__Data for review__:
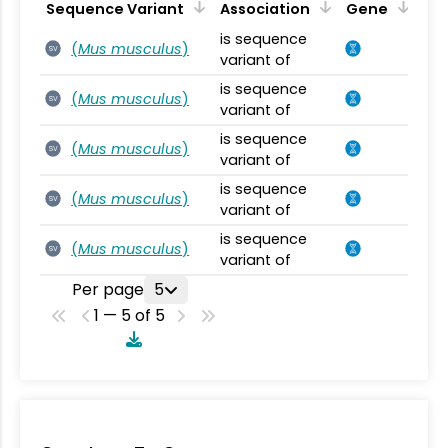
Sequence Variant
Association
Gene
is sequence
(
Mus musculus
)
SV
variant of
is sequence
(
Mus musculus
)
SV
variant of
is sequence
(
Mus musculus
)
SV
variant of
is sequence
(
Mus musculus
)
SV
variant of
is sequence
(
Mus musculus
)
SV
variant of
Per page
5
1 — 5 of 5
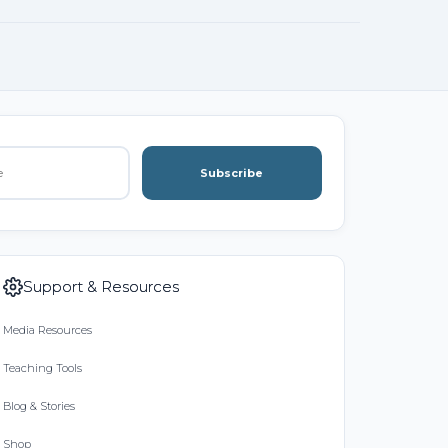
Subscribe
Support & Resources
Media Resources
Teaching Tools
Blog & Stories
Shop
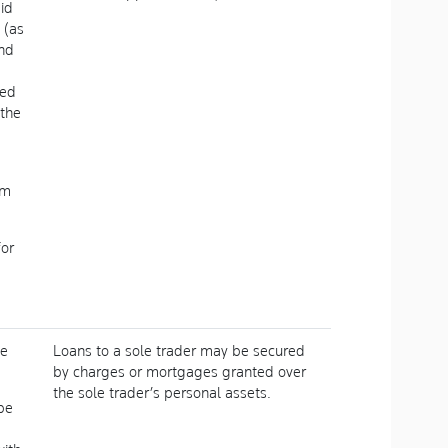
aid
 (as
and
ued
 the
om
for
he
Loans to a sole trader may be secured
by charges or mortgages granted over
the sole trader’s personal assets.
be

---

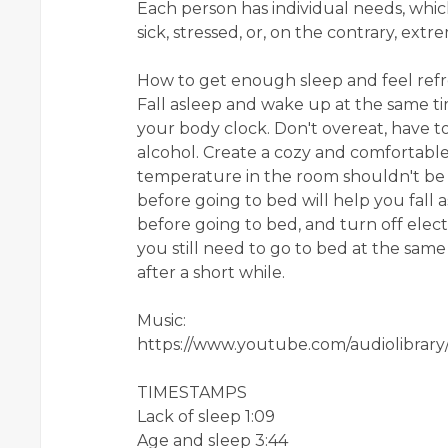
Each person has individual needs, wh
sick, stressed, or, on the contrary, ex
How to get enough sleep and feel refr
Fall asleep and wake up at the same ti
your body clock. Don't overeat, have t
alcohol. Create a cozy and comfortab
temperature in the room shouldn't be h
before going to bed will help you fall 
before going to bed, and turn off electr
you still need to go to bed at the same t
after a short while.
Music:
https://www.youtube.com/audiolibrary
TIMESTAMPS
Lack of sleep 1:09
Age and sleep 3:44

* * *

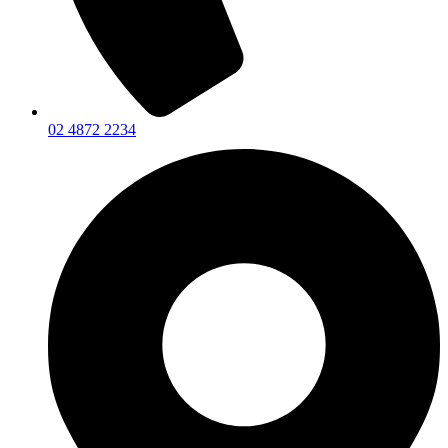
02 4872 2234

__Exercise objective__: The lines to return are those holding the string "same" anywhere in the listing above.

__Answer box__:
Fall asleep and wake up at the same ti
you still need to go to bed at the same t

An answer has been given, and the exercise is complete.